Exercise inputs section start
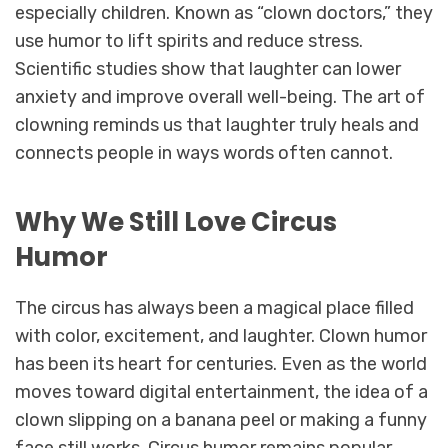
especially children. Known as “clown doctors,” they
use humor to lift spirits and reduce stress.
Scientific studies show that laughter can lower
anxiety and improve overall well-being. The art of
clowning reminds us that laughter truly heals and
connects people in ways words often cannot.
Why We Still Love Circus
Humor
The circus has always been a magical place filled
with color, excitement, and laughter. Clown humor
has been its heart for centuries. Even as the world
moves toward digital entertainment, the idea of a
clown slipping on a banana peel or making a funny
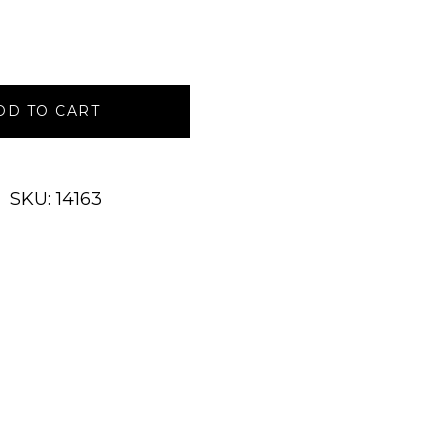
DD TO CART
SKU: 14163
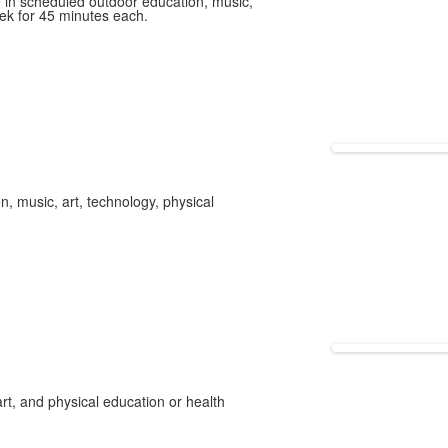
e in scheduled outdoor education, music,
ek for 45 minutes each.
, music, art, technology, physical
rt, and physical education or health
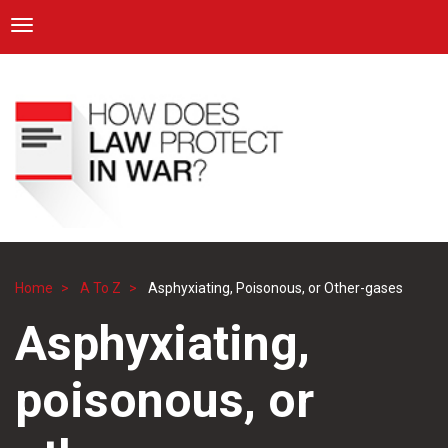
ICRC
Toggle navigation
Skip
Navigation
to
main
content
Home
A To Z
Asphyxiating, Poisonous, or Other-gases
Breadcrumb
Asphyxiating,
poisonous, or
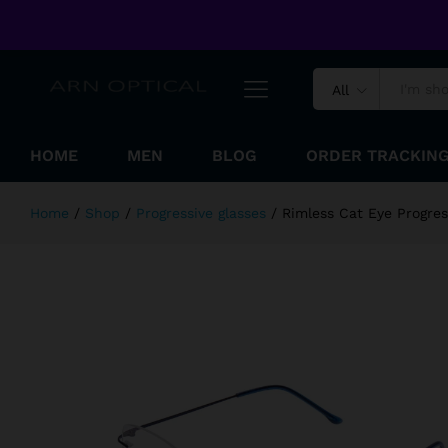
Rimless Cat Eye Progressive Read
Welcome to ARN Optical Online Shopping Store !
Reviews (0)
All
HOME
MEN
BLOG
ORDER TRACKIN
Home
/
Shop
/
Progressive glasses
/
Rimless Cat Eye Progre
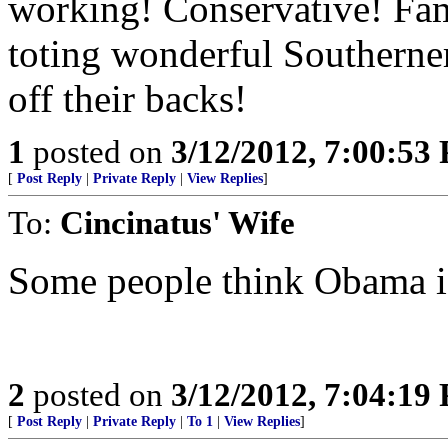
working! Conservative! Fa
toting wonderful Southerner
off their backs!
1
posted on
3/12/2012, 7:00:53
[
Post Reply
|
Private Reply
|
View Replies
]
To:
Cincinatus' Wife
Some people think Obama is
2
posted on
3/12/2012, 7:04:19
[
Post Reply
|
Private Reply
|
To 1
|
View Replies
]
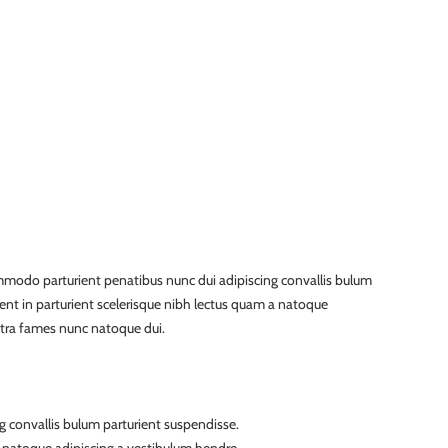
modo parturient penatibus nunc dui adipiscing convallis bulum
ient in parturient scelerisque nibh lectus quam a natoque
etra fames nunc natoque dui.
g convallis bulum parturient suspendisse.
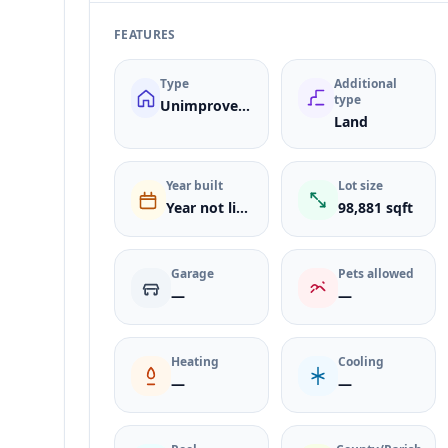
FEATURES
Type
Additional
type
Unimproved Land
Land
Year built
Lot size
Year not listed
98,881 sqft
Garage
Pets allowed
—
—
Heating
Cooling
—
—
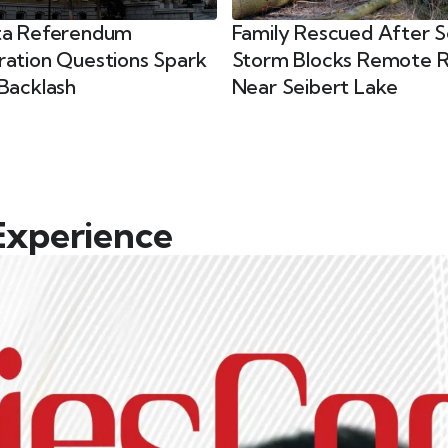
ta Referendum
Family Rescued After 
ration Questions Spark
Storm Blocks Remote 
Backlash
Near Seibert Lake
Experience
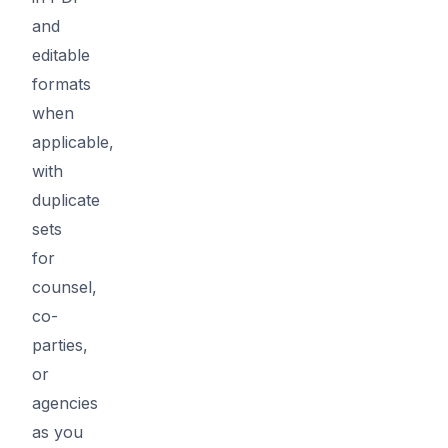
and
editable
formats
when
applicable,
with
duplicate
sets
for
counsel,
co-
parties,
or
agencies
as you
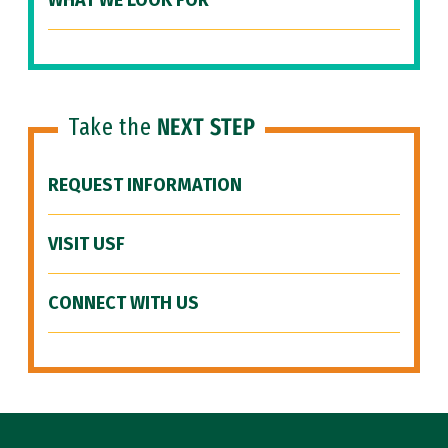
WHAT WE LOOK FOR
Take the
NEXT STEP
REQUEST INFORMATION
VISIT USF
CONNECT WITH US
Site Footer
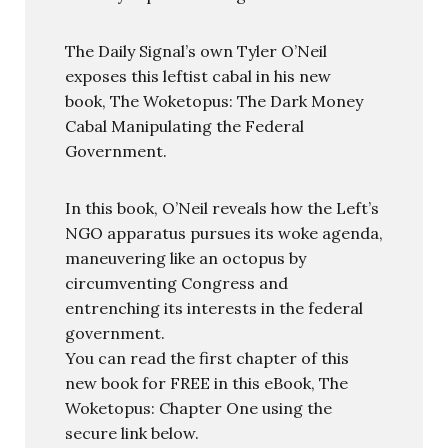
The Daily Signal’s own Tyler O’Neil
exposes this leftist cabal in his new
book, The Woketopus: The Dark Money
Cabal Manipulating the Federal
Government.
In this book, O’Neil reveals how the Left’s
NGO apparatus pursues its woke agenda,
maneuvering like an octopus by
circumventing Congress and
entrenching its interests in the federal
government.
You can read the first chapter of this
new book for FREE in this eBook, The
Woketopus: Chapter One using the
secure link below.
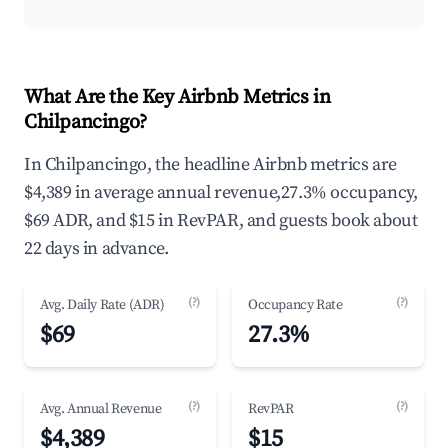
What Are the Key Airbnb Metrics in
Chilpancingo?
In Chilpancingo, the headline Airbnb metrics are
$4,389 in average annual revenue,27.3% occupancy,
$69 ADR, and $15 in RevPAR, and guests book about
22 days in advance.
(?)
(?)
Avg. Daily Rate (ADR)
Occupancy Rate
$69
27.3%
(?)
(?)
Avg. Annual Revenue
RevPAR
$4,389
$15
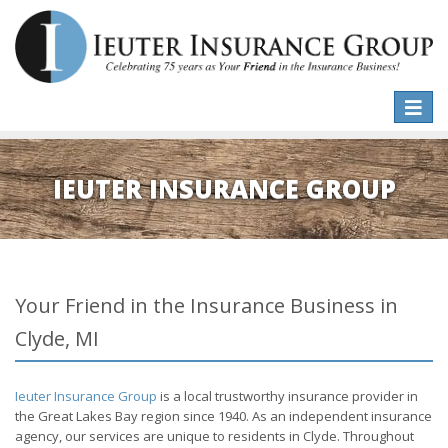
Toggle
naviga
IEUTER INSURANCE GROUP
Your Friend in the Insurance Business in
Clyde, MI
Ieuter Insurance Group
is a local trustworthy insurance provider in
the Great Lakes Bay region since 1940. As an independent insurance
agency, our services are unique to residents in Clyde. Throughout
Exercise inputs section end
▶ **The problem**
Could the entries above be restated word for word, with the pictures left out?

▶ **Problem solution**
especially children. Known as “clown doctors,” they
use humor to lift spirits and reduce stress.
Scientific studies show that laughter can lower
anxiety and improve overall well-being. The art of
clowning reminds us that laughter truly heals and
connects people in ways words often cannot.
Why We Still Love Circus
Humor
The circus has always been a magical place filled
with color, excitement, and laughter. Clown humor
has been its heart for centuries. Even as the world
moves toward digital entertainment, the idea of a
clown slipping on a banana peel or making a funny
DD TO CART
SKU: 14163
e in scheduled outdoor education, music,
ek for 45 minutes each.
, music, art, technology, physical
rt, and physical education or health
ICRC
Toggle navigation
Skip
Navigation
to
main
content
Home
A To Z
Asphyxiating, Poisonous, or Other-gases
Breadcrumb
Asphyxiating,
poisonous, or
Rimless Cat Eye Progressive Read
Welcome to ARN Optical Online Shopping Store !
Reviews (0)
All
HOME
MEN
BLOG
ORDER TRACKIN
Home
/
Shop
/
Progressive glasses
/
Rimless Cat Eye Progre
working! Conservative! Fa
toting wonderful Southerner
off their backs!
1
posted on
3/12/2012, 7:00:53
[
Post Reply
|
Private Reply
|
View Replies
]
To:
Cincinatus' Wife
Some people think Obama is
2
posted on
3/12/2012, 7:04:19
[
Post Reply
|
Private Reply
|
To 1
|
View Replies
]
modo parturient penatibus nunc dui adipiscing convallis bulum
ient in parturient scelerisque nibh lectus quam a natoque
etra fames nunc natoque dui.
g convallis bulum parturient suspendisse.
FEATURES
Type
Additional
type
Unimproved Land
Land
Year built
Lot size
Year not listed
98,881 sqft
Garage
Pets allowed
—
—
Heating
Cooling
—
—
ta Referendum
Family Rescued After 
ration Questions Spark
Storm Blocks Remote 
Backlash
Near Seibert Lake
Experience
and
editable
formats
when
applicable,
with
duplicate
sets
for
counsel,
co-
parties,
or
agencies
as you
WHAT WE LOOK FOR
Take the
NEXT STEP
REQUEST INFORMATION
VISIT USF
CONNECT WITH US
Site Footer
The Daily Signal’s own Tyler O’Neil
exposes this leftist cabal in his new
book, The Woketopus: The Dark Money
Cabal Manipulating the Federal
Government.
In this book, O’Neil reveals how the Left’s
NGO apparatus pursues its woke agenda,
maneuvering like an octopus by
circumventing Congress and
entrenching its interests in the federal
government.
You can read the first chapter of this
new book for FREE in this eBook, The
Woketopus: Chapter One using the
secure link below.
What Are the Key Airbnb Metrics in
Chilpancingo?
In Chilpancingo, the headline Airbnb metrics are
$4,389 in average annual revenue,27.3% occupancy,
$69 ADR, and $15 in RevPAR, and guests book about
22 days in advance.
(?)
(?)
Avg. Daily Rate (ADR)
Occupancy Rate
$69
27.3%
(?)
(?)
Avg. Annual Revenue
RevPAR
$4,389
$15
Toggle
naviga
IEUTER INSURANCE GROUP
Your Friend in the Insurance Business in
Clyde, MI
Ieuter Insurance Group
is a local trustworthy insurance provider in
the Great Lakes Bay region since 1940. As an independent insurance
agency, our services are unique to residents in Clyde. Throughout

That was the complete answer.